Here's an interesting reflection: in 2009 I had to believe it was nothing to get through it . And it was nothing. But I can see now that I may have 100% discounted H's feelings about the situation. And my own. I didn't tell anyone except H, I didn't address or talk about any of my own fears, I ignored H's fears, and it was done & no big deal.
So to have to go through the same thing now without H brought up a lot of feelings yesterday. But I don't want to live the same way, ignoring feelings. So I called H last night and told him the news. He was very concerned and supportive, offered to take the day off of work and take me to appointment. I declined, but it felt good to tell him. And I didn't joke about it, which is my way of dealing with things and it actually took effort to not make a self effacing joke. I accepted his support and told him that it meant a lot to me. I admitted that I wasn't sure I wanted to tell him or not, but I knew I'd want to know if something was happening to him.

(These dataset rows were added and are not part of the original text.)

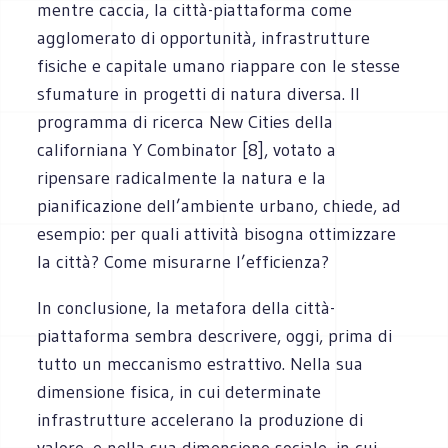
mentre caccia, la città-piattaforma come
agglomerato di opportunità, infrastrutture
fisiche e capitale umano riappare con le stesse
sfumature in progetti di natura diversa. Il
programma di ricerca New Cities della
californiana Y Combinator [8], votato a
ripensare radicalmente la natura e la
pianificazione dell’ambiente urbano, chiede, ad
esempio: per quali attività bisogna ottimizzare
la città? Come misurarne l’efficienza?
In conclusione, la metafora della città-
piattaforma sembra descrivere, oggi, prima di
tutto un meccanismo estrattivo. Nella sua
dimensione fisica, in cui determinate
infrastrutture accelerano la produzione di
valore, e nella sua dimensione sociale, in cui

And he said he was really glad I told him. It seems another step towards rebuilding trust in some way. He texted a couple times afterwards asking if d18 could take me. I was worried that telling him would be seen as guilt or sympathy inducing, but it feels okay now.
I agree with IO comments, I like this version of me better. I feel kinder and am working at being softer. My expectations feel in check this week so it's all good.
I'm extremely grateful for the support of this board, for I don't think I would've grown so much without it.